Global shares neared record highs on Thursday, supported by investor confidence in the prospect of a drop in U.S. interest rates this year, while the pound eased after the Bank of England left rates unchanged in a dovish decision.

In an action-packed day for central banks in Europe, the BoE kept UK rates at a 16-year high of 5.25%, but said the decision not to cut had been "finely balanced", a sign traders took to mean an August cut could be on the table.

The Swiss National Bank cut interest rates for a second time this year, which knocked the Swiss franc , while Norway's Norges Bank left rates unchanged, as expected.

The MSCI All-World index was broadly steady at 805.19, after marking another record high on Wednesday, when U.S. markets were closed for a public holiday.

In Europe, the FTSE 100 traded at session highs after the BoE decision, up 0.4% on the day, while the regional STOXX 600 was up 0.5%.

The pound fell 0.2% to $1.2688 against the dollar, while the euro edged up 0.1% against the pound to 84.53 pence. The euro was down 0.1% against the dollar at $1.0728.

The stars are aligning for a UK rate cut. Data this week showed consumer inflation fell to 2% for the first time since 2021 in May, although service-sector price pressures and wage growth are still running hotter than the BoE would like.

"The broader message is that inflation pressures are fading in the UK – a trend that was acknowledged by policymakers," UBS Global Wealth Management chief euro zone and UK economist Dean Turner said.

"To avoid a passive tightening in monetary policy, the Bank will soon have to lower interest rates to keep up with inflation on the way down, as it did on the way up. The Swiss National Bank’s decision to lower interest rates for a second time this morning is illustrative of this broader trend. We expect the BoE to join the cutting cycle when they meet in August,” he said.


With the pound under pressure, the dollar index, which measures the U.S. currency against six others, rose 0.2% to 105.39.

Gold, which tends to perform well in an environment of lower rates, was up 0.6% at $2,339 an ounce, having touched its highest since the start of June earlier on.

A surge in tech stocks on Tuesday lifted AI chipmaker Nvidia above Microsoft as the world's most valuable company, leading to a global rally in tech shares.

With U.S. markets closed for a holiday on Wednesday, stock futures were in the green on Thursday, with those on the tech-heavy Nasdaq 100 outperforming, up 0.6% compared with a 0.4% rise in S&P 500 futures.

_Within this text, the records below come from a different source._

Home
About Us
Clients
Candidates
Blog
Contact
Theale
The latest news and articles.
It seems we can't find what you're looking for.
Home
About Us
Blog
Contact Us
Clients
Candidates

"Nvidia remains the most important stock in the world," Chris Weston, head of research at Pepperstone, said in a note.

Weston, though, cautioned that index market breadth has been poor, with participation underwhelming, suggesting the rally has been built on a shaky foundation.

"The fact remains the market is now all in on the rally in AI-related names and big tech and given the lack of clear immediate risk the path of least resistance is for higher equity index levels."

Investors are waiting for more data to give an idea of when the Federal Reserve might start cutting rates, after the U.S. central bank last week projected just one rate cut in the year and policymakers this week have also been cautious.

The Japanese yen reached its weakest level against the dollar since late April on Thursday, touching 158.41. Much of the decline in the value of the currency has been the product of the wide gap between Japanese and U.S. interest rates.

In commodities, oil prices rose, with Brent up 0.3% at $85.32 a barrel, while U.S. crude for August delivery was up 0.1% at $80.77.